- **Description of the task**:
Write out the whole listing again, exactly.
• • •
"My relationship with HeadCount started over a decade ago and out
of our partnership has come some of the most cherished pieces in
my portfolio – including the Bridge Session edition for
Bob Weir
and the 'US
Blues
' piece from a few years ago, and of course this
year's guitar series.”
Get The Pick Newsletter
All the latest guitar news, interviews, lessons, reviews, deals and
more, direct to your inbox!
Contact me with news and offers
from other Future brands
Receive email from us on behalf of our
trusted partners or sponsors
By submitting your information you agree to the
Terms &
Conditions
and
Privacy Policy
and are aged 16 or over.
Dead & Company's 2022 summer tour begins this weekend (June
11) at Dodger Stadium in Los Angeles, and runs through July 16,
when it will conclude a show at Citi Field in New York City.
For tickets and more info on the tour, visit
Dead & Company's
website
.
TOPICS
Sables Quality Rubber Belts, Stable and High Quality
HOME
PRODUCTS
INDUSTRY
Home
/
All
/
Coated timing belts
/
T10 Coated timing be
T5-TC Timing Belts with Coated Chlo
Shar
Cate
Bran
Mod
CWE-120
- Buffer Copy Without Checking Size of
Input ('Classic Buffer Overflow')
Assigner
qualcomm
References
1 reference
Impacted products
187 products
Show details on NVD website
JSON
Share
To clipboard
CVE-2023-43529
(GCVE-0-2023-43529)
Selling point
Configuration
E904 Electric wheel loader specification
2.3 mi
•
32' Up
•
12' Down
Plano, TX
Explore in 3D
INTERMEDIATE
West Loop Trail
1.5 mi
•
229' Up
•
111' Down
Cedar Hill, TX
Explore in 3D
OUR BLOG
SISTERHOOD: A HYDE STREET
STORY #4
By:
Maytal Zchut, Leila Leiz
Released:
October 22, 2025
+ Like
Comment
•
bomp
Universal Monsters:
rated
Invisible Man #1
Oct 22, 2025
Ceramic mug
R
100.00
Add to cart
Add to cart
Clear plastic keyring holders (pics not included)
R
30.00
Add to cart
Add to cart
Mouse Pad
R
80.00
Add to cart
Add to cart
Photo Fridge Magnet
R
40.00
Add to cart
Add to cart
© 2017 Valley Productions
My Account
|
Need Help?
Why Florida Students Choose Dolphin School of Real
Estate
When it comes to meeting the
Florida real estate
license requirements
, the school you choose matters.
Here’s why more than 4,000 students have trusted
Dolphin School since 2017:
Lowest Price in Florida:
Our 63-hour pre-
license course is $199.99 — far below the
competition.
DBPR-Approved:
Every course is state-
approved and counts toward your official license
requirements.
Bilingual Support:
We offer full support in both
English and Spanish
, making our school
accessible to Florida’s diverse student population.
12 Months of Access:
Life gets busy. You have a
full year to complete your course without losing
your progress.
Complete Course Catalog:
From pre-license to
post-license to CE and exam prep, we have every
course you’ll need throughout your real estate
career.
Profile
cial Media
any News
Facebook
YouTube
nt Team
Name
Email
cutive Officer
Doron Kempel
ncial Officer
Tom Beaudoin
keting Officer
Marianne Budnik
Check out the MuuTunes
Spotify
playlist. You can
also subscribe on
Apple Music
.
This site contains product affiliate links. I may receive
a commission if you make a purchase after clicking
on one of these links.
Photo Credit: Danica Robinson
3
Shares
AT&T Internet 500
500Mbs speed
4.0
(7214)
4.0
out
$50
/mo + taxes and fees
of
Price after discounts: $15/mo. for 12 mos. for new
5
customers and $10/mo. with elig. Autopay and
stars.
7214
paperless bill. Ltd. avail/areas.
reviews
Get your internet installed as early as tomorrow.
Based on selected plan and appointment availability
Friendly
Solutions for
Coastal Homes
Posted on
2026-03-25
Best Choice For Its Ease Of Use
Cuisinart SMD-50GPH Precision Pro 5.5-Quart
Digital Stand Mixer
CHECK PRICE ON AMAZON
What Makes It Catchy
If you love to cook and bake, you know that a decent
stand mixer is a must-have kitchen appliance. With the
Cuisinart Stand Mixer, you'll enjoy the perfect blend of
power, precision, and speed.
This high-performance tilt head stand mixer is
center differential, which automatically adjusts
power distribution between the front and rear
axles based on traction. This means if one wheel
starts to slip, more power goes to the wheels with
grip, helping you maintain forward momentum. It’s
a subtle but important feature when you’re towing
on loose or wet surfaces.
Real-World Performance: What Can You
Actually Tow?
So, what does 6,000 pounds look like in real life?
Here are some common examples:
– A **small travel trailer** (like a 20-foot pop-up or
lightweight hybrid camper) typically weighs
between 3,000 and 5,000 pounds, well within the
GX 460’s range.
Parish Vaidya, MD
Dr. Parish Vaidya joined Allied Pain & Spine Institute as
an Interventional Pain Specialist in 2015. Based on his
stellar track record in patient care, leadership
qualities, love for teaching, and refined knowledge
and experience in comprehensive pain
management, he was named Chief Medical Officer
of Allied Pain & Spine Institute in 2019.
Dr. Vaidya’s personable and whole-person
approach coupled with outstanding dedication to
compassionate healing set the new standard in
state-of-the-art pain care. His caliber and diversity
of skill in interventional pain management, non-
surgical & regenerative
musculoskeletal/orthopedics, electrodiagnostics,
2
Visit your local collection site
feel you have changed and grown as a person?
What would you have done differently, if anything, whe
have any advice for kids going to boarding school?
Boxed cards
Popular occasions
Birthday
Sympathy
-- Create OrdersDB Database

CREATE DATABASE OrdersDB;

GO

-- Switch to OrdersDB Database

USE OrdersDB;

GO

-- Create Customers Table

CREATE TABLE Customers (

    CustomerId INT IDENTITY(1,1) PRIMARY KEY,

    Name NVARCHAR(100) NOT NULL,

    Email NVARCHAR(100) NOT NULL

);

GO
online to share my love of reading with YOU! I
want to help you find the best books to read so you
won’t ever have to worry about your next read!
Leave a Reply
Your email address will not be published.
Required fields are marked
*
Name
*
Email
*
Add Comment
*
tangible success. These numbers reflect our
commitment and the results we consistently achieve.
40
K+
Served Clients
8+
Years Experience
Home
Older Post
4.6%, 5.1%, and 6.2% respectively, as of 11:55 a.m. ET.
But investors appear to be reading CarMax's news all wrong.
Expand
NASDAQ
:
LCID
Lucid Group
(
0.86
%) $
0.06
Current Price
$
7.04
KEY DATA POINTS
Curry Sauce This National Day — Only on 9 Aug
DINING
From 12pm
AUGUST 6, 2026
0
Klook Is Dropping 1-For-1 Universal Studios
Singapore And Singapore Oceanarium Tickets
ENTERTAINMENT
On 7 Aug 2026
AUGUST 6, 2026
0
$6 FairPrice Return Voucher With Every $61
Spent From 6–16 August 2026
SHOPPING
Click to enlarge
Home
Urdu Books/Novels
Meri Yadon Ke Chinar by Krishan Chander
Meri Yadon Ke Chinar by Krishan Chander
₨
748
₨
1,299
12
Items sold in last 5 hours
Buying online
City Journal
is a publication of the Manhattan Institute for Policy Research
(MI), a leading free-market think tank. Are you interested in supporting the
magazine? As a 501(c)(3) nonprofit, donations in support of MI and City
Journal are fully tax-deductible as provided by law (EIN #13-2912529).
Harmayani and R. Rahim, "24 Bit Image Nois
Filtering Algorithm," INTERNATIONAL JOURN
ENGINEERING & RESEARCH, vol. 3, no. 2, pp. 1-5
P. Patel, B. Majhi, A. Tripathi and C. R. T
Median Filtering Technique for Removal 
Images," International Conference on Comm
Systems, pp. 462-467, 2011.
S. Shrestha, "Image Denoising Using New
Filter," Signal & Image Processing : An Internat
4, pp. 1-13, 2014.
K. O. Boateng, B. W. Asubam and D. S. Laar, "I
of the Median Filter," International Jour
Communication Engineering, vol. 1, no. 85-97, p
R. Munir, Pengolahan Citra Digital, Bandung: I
• • •
- **Solved exercise**:
"My relationship with HeadCount started over a decade ago and out
of our partnership has come some of the most cherished pieces in
my portfolio – including the Bridge Session edition for
Bob Weir
and the 'US
Blues
' piece from a few years ago, and of course this
year's guitar series.”
Get The Pick Newsletter
All the latest guitar news, interviews, lessons, reviews, deals and
more, direct to your inbox!
Contact me with news and offers
from other Future brands
Receive email from us on behalf of our
trusted partners or sponsors
By submitting your information you agree to the
Terms &
Conditions
and
Privacy Policy
and are aged 16 or over.
Dead & Company's 2022 summer tour begins this weekend (June
11) at Dodger Stadium in Los Angeles, and runs through July 16,
when it will conclude a show at Citi Field in New York City.
For tickets and more info on the tour, visit
Dead & Company's
website
.
TOPICS
Sables Quality Rubber Belts, Stable and High Quality
HOME
PRODUCTS
INDUSTRY
Home
/
All
/
Coated timing belts
/
T10 Coated timing be
T5-TC Timing Belts with Coated Chlo
Shar
Cate
Bran
Mod
CWE-120
- Buffer Copy Without Checking Size of
Input ('Classic Buffer Overflow')
Assigner
qualcomm
References
1 reference
Impacted products
187 products
Show details on NVD website
JSON
Share
To clipboard
CVE-2023-43529
(GCVE-0-2023-43529)
Selling point
Configuration
E904 Electric wheel loader specification
2.3 mi
•
32' Up
•
12' Down
Plano, TX
Explore in 3D
INTERMEDIATE
West Loop Trail
1.5 mi
•
229' Up
•
111' Down
Cedar Hill, TX
Explore in 3D
OUR BLOG
SISTERHOOD: A HYDE STREET
STORY #4
By:
Maytal Zchut, Leila Leiz
Released:
October 22, 2025
+ Like
Comment
•
bomp
Universal Monsters:
rated
Invisible Man #1
Oct 22, 2025
Ceramic mug
R
100.00
Add to cart
Add to cart
Clear plastic keyring holders (pics not included)
R
30.00
Add to cart
Add to cart
Mouse Pad
R
80.00
Add to cart
Add to cart
Photo Fridge Magnet
R
40.00
Add to cart
Add to cart
© 2017 Valley Productions
My Account
|
Need Help?
Why Florida Students Choose Dolphin School of Real
Estate
When it comes to meeting the
Florida real estate
license requirements
, the school you choose matters.
Here’s why more than 4,000 students have trusted
Dolphin School since 2017:
Lowest Price in Florida:
Our 63-hour pre-
license course is $199.99 — far below the
competition.
DBPR-Approved:
Every course is state-
approved and counts toward your official license
requirements.
Bilingual Support:
We offer full support in both
English and Spanish
, making our school
accessible to Florida’s diverse student population.
12 Months of Access:
Life gets busy. You have a
full year to complete your course without losing
your progress.
Complete Course Catalog:
From pre-license to
post-license to CE and exam prep, we have every
course you’ll need throughout your real estate
career.
Profile
cial Media
any News
Facebook
YouTube
nt Team
Name
Email
cutive Officer
Doron Kempel
ncial Officer
Tom Beaudoin
keting Officer
Marianne Budnik
Check out the MuuTunes
Spotify
playlist. You can
also subscribe on
Apple Music
.
This site contains product affiliate links. I may receive
a commission if you make a purchase after clicking
on one of these links.
Photo Credit: Danica Robinson
3
Shares
AT&T Internet 500
500Mbs speed
4.0
(7214)
4.0
out
$50
/mo + taxes and fees
of
Price after discounts: $15/mo. for 12 mos. for new
5
customers and $10/mo. with elig. Autopay and
stars.
7214
paperless bill. Ltd. avail/areas.
reviews
Get your internet installed as early as tomorrow.
Based on selected plan and appointment availability
Friendly
Solutions for
Coastal Homes
Posted on
2026-03-25
Best Choice For Its Ease Of Use
Cuisinart SMD-50GPH Precision Pro 5.5-Quart
Digital Stand Mixer
CHECK PRICE ON AMAZON
What Makes It Catchy
If you love to cook and bake, you know that a decent
stand mixer is a must-have kitchen appliance. With the
Cuisinart Stand Mixer, you'll enjoy the perfect blend of
power, precision, and speed.
This high-performance tilt head stand mixer is
center differential, which automatically adjusts
power distribution between the front and rear
axles based on traction. This means if one wheel
starts to slip, more power goes to the wheels with
grip, helping you maintain forward momentum. It’s
a subtle but important feature when you’re towing
on loose or wet surfaces.
Real-World Performance: What Can You
Actually Tow?
So, what does 6,000 pounds look like in real life?
Here are some common examples:
– A **small travel trailer** (like a 20-foot pop-up or
lightweight hybrid camper) typically weighs
between 3,000 and 5,000 pounds, well within the
GX 460’s range.
Parish Vaidya, MD
Dr. Parish Vaidya joined Allied Pain & Spine Institute as
an Interventional Pain Specialist in 2015. Based on his
stellar track record in patient care, leadership
qualities, love for teaching, and refined knowledge
and experience in comprehensive pain
management, he was named Chief Medical Officer
of Allied Pain & Spine Institute in 2019.
Dr. Vaidya’s personable and whole-person
approach coupled with outstanding dedication to
compassionate healing set the new standard in
state-of-the-art pain care. His caliber and diversity
of skill in interventional pain management, non-
surgical & regenerative
musculoskeletal/orthopedics, electrodiagnostics,
2
Visit your local collection site
feel you have changed and grown as a person?
What would you have done differently, if anything, whe
have any advice for kids going to boarding school?
Boxed cards
Popular occasions
Birthday
Sympathy
-- Create OrdersDB Database

CREATE DATABASE OrdersDB;

GO

-- Switch to OrdersDB Database

USE OrdersDB;

GO

-- Create Customers Table

CREATE TABLE Customers (

    CustomerId INT IDENTITY(1,1) PRIMARY KEY,

    Name NVARCHAR(100) NOT NULL,

    Email NVARCHAR(100) NOT NULL

);

GO
online to share my love of reading with YOU! I
want to help you find the best books to read so you
won’t ever have to worry about your next read!
Leave a Reply
Your email address will not be published.
Required fields are marked
*
Name
*
Email
*
Add Comment
*
tangible success. These numbers reflect our
commitment and the results we consistently achieve.
40
K+
Served Clients
8+
Years Experience
Home
Older Post
4.6%, 5.1%, and 6.2% respectively, as of 11:55 a.m. ET.
But investors appear to be reading CarMax's news all wrong.
Expand
NASDAQ
:
LCID
Lucid Group
(
0.86
%) $
0.06
Current Price
$
7.04
KEY DATA POINTS
Curry Sauce This National Day — Only on 9 Aug
DINING
From 12pm
AUGUST 6, 2026
0
Klook Is Dropping 1-For-1 Universal Studios
Singapore And Singapore Oceanarium Tickets
ENTERTAINMENT
On 7 Aug 2026
AUGUST 6, 2026
0
$6 FairPrice Return Voucher With Every $61
Spent From 6–16 August 2026
SHOPPING
Click to enlarge
Home
Urdu Books/Novels
Meri Yadon Ke Chinar by Krishan Chander
Meri Yadon Ke Chinar by Krishan Chander
₨
748
₨
1,299
12
Items sold in last 5 hours
Buying online
City Journal
is a publication of the Manhattan Institute for Policy Research
(MI), a leading free-market think tank. Are you interested in supporting the
magazine? As a 501(c)(3) nonprofit, donations in support of MI and City
Journal are fully tax-deductible as provided by law (EIN #13-2912529).
Harmayani and R. Rahim, "24 Bit Image Nois
Filtering Algorithm," INTERNATIONAL JOURN
ENGINEERING & RESEARCH, vol. 3, no. 2, pp. 1-5
P. Patel, B. Majhi, A. Tripathi and C. R. T
Median Filtering Technique for Removal 
Images," International Conference on Comm
Systems, pp. 462-467, 2011.
S. Shrestha, "Image Denoising Using New
Filter," Signal & Image Processing : An Internat
4, pp. 1-13, 2014.
K. O. Boateng, B. W. Asubam and D. S. Laar, "I
of the Median Filter," International Jour
Communication Engineering, vol. 1, no. 85-97, p
R. Munir, Pengolahan Citra Digital, Bandung: I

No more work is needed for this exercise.